Exercise prompt – Pull every line containing the word "バーチカル" from the records.
___
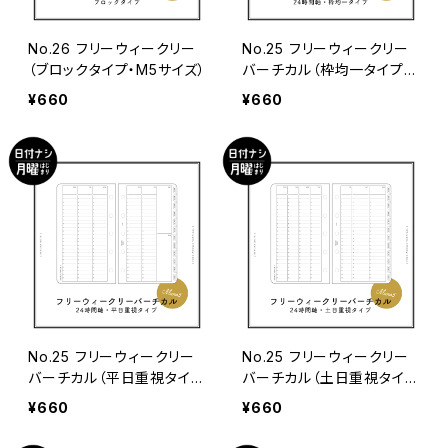
No.26 フリーウィークリー
No.25 フリーウィークリー
（ブロックタイプ・M5サイズ）
バーチカル（枠均一タイプ・
M5サイズ）
¥660
¥660
No.25 フリーウィークリー
No.25 フリーウィークリー
バーチカル（平日重視タイ
バーチカル（土日重視タイ
プ・M5サイズ）
プ・M5サイズ）
¥660
¥660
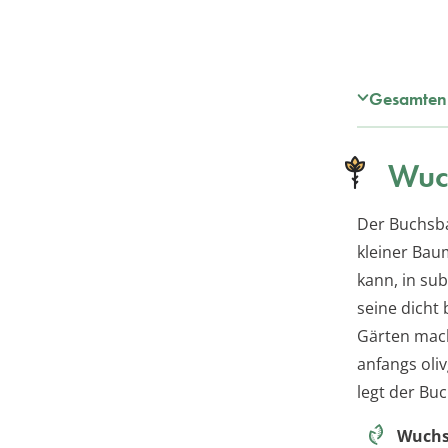
Gesamten 
Wuc
Der Buchsba
kleiner Bau
kann, in sub
seine dicht
Gärten mach
anfangs oli
legt der Bu
Wuch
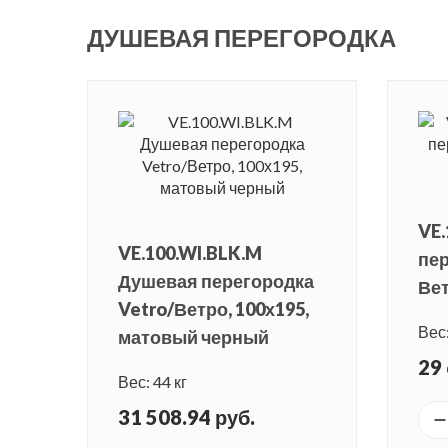
ДУШЕВАЯ ПЕРЕГОРОДКА
VE.
VE.100.WI.BLK.M
пер
Душевая перегородка
Вет
Vetro/Ветро, 100х195,
Вес:
матовый черный
29 
Вес: 44 кг
31 508.94 руб.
___
Answer to this problem –
バーチカル（枠均一タイプ・
バーチカル（平日重視タイ
バーチカル（土日重視タイ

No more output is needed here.